SAN ANTONIO -- No year tested the mettle of any Mexico fan more than 2013. In what started off as a year full of promise coming on the heels of a gold-medal win at the London Olympics nearly ended in shock on a soggy October night in San Jose, Costa Rica, when Mexico was barely saved from World Cup elimination.
Fans were disgusted and frustrated, and many were humiliated that it was their longtime rival, the United States, that had to bail out El Tri and offer a second chance for a ticket to Brazil.
Time has softened that attitude a bit as a festive 54,000 packed inside San Antonio’s Alamodome to watch El Tri’s first match of 2014, a 4-0 friendly win against South Korea. But afterward, inside the bowels of the stadium, there was the sense that the Mexican players know they have a lot of work to do to convince their fans that the 2014 version is a far cry from the bumbling outfit of 2013.
“The fans have always offered us great support. I think that we are on the right path and I believe the fans are aware of the improvement that Mexico is having on the field,” Chivas Guadalajara striker Aldo de Nigris told ESPNFC.
Head coach Miguel Herrera was brought in to navigate Mexico successfully through the intercontinental playoff with New Zealand and is now tasked with guiding Mexico in the World Cup this summer. In four matches, the former Club America boss who has eschewed calling in players from Europe is a perfect four wins from four matches using Liga MX players, albeit against B sides from Finland and South Korea and the two-legged affair with the Kiwis. It is hard to truly decipher if this is an improved Mexico, or the same Mexico that charged its way to the 2011 Gold Cup title or Olympic gold, but it’s certainly more competitive inside the squad which is translating onto the field.
“We have a hunger to win. A lot of players are competing for spots and everyone wants to be there at the World Cup,” defender Jorge Torres Nilo said.
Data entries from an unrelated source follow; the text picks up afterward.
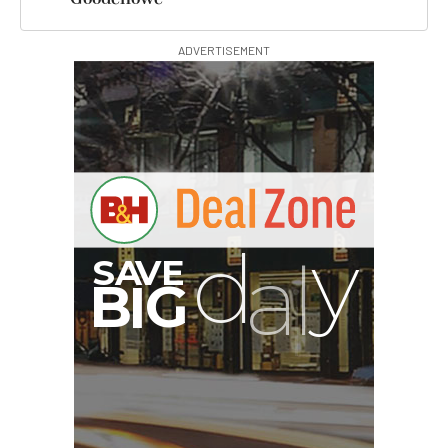
ADVERTISEMENT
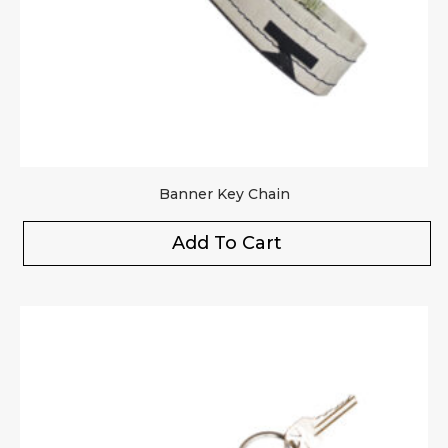
Your review
*
Banner Key Chain
Add To Cart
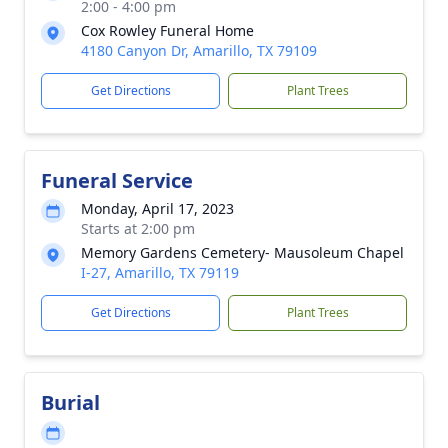
2:00 - 4:00 pm
Cox Rowley Funeral Home
4180 Canyon Dr, Amarillo, TX 79109
Get Directions
Plant Trees
Funeral Service
Monday, April 17, 2023
Starts at 2:00 pm
Memory Gardens Cemetery- Mausoleum Chapel
I-27, Amarillo, TX 79119
Get Directions
Plant Trees
Burial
“There is want-to, a desire and working mentality in this team, and we just have to keep that going,” striker Oribe Peralta said.
For the first time in a while, there is the impression that Mexico is actually a team glad to be on the field. The suffocating whistles that rained down from the Azteca faithful throughout the Hexagonal took a toll. They are playing with a clean slate, for now, and the lack of pressure felt in early 2014 can be a springboard to success in Brazil.
“Having that World Cup ticket, it is allowing us to work with less pressure and with a different dynamic. It’s helped a lot,” said defender and captain Rafa Marquez.
“We have to take advantage of each game and most importantly, enjoy the experience and do the utmost to meet what the coach wants. The results will then come,” Torres Nilo added.
For anyone who has closely followed CONCACAF throughout the years, Mexico -- more so the fans than the players -- has always likened itself to being the “Gigante” of the region. The stats back that up in some way: More Gold Cup titles than anyone else; a Confederations Cup title in 1999; Olympic gold and a two-time finalist in the Copa America.
Yet the last 365 days did little to suggest that El Tri still stood atop their North and Central American and Caribbean rivals: a semifinal elimination in the Gold Cup at the hands of Panama, and of course the dismal fourth place showing in the Hexagonal. For grizzled veteran Marquez, there is still a slight wincing in his face at the mention of how Mexico back-doored its way into the World Cup, and there is plenty humility in his voice acknowledging the work the lies ahead for he and his teammates before June.
"It certainly wasn’t the most pleasing way in how we qualified," Marquez noted. "I don’t think that anybody likes to qualify in that manner, but in the end we did it and we have to take advantage of this opportunity.
"You have to demonstrate that you are the gigante of CONCACAF. More than ever the levels are more even and all the other national teams have improved. Mexico has a lot of work to do,” he concluded.
For now, a Mexico under construction, a long, gigante road to Brazil awaits.